Before Covid hit I was training to do some enduro events and two I had previously booked into had been cancelled, so finally this was the enduro I'd been waiting for with anxious anticipation and my Trail Head Project had also based partly on reaching this point. The training, the coaching, the mindset, the laps of my local hill and other trails and the progression I needed to achieve as a rider. The first enduro (Edge Cycles RD 1) was a mud fest and an event that sprung up and was not really on my radar. That being said, I entered and really didn't go well, as I mostly slid my way down each stage and covered myself in mud. But it was a challenge, both physically and mentally as I almost went home after practice, the conditions were that bad, but actually we stayed and really glad I did. My resistance was strong that day but kept thinking positive thing, positive outcome and this was achieved. I could have ridden better, but there were more important lessons taken from that event that I knew I could use at Tiverton for round 2 of the Southern Enduro. Simple lessons from signing on, timing chips, and energy food and positivity.
A four stage race, set in private woodland near Tiverton, I had this feeling that if I could just ride well, I wouldn't embarrass my self, put all my learnt skills into a few good runs, have a great day out on the bike, and without doubt enjoy myself. That has always been my goal, to just ride at my best, learn as much as I can and have fun. That's what bikes are about.
I also wanted to experience the highs and lows of an enduro event and experience those race day nerves again, to see if I actually do enjoy racing. Not since giving up BMX racing I have I felt that pre-gate anxious feeling, that adrenaline that means you have visit the toilet about fifteen times before a race, or that jelly leg feeling before the gate drops. I wanted to know if I'd enjoy racing enduro, as I love watching it and it's the type of riding that I do most.

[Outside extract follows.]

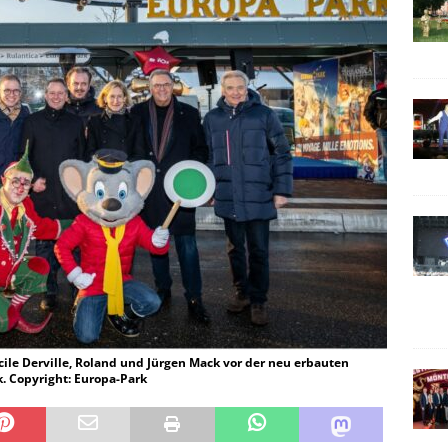
cile Derville, Roland und Jürgen Mack vor der neu erbauten
. Copyright: Europa-Park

On arrival I immediately met Stuart Catford and Torben Cook, two other 50+ riders who so kindly offered to let me roll round with them for practice and subsequently race each stage together, and would like to thank them again for such a laugh. This was a real tick in the box for a sense of community within the competition realms of enduro and it wasn't long before we were chatting with so many other riders. I thought I would be the only newbie, my second enduro, but there were so many other riders new to the sport and everyone seemed to really enjoy themselves. I also spoke to my old BMX pal Ben Leach, who is doing really well racing MTB in the 40-49 Division. His words of wisdom from his early races were also so helpful when he spoke about pacing, something I really listen to and used all day.
The stages were so much fun, between 2-3 minutes long or thereabouts and with everything from roots, off camber, pedalling sections and loam, It was so much fun. My race runs were good and I was really pleased in the most part, but I reflected on a couple of silly mistakes. The first was not setting my rear brake up properly and this led to a little panic after practice but quickly and efficiently sorted by John from Blackout Cycles, who kindly provide free labour on race day. But riding wise, I went a little wide on stage 2 losing my front end in the loam and hitting the dirt which was frustrating as I was going well, and then there was the part where I was coming in too hot, trying too hard and dropped into a steep section, off line and nearly hit the marshal (sorry about that). Both mistakes cost me time and I'm sure a couple of overall places, but that's racing and I'm learning. What went well? My pace felt really good and only struggled in the rooty sections but it seemed I wasn't alone there. I felt I was flowing into my turns, my pedalling and sprinting was strong and overall felt I was riding well. Yes at 51 years old, I'm learning to race mountain bikes and I managed to finish 7th out of 18 riders in the Super Veterans Category (50+) and I was stoked with that, although I also need to work on my endurance, the Heart rate monitor was screaming, but here's the real point, here's why the Trail Head Project is a journey to understand positive well-being within mountain biking.
Over these two enduro events I used everything I have taught others in managing and developing their own positive mindset, all the Racehead coaching with BMX racers like Brynley Savage, like challenging the negative emotions or those limiting beliefs, the breathing exercises that relax us before a race, or the visualisation of both the tracks, and of what will be viewed as a successful race, and I used it all. Did it help me. Absolutely. Will I continue to practice what I Preach? Hell Yes. Did I enjoy the Enduro? 100%. Will I do another? Why not, it's so much fun, physically tough but what a buzz.
You'll be able to read more about this whole experience when The Trail Head Project is produced. It's an organic book project and as long as these experiences keep happening then I''l keep adding to the book.
Thanks Southern Enduro for an amazing event in some stunning woodland, and all the marshalls.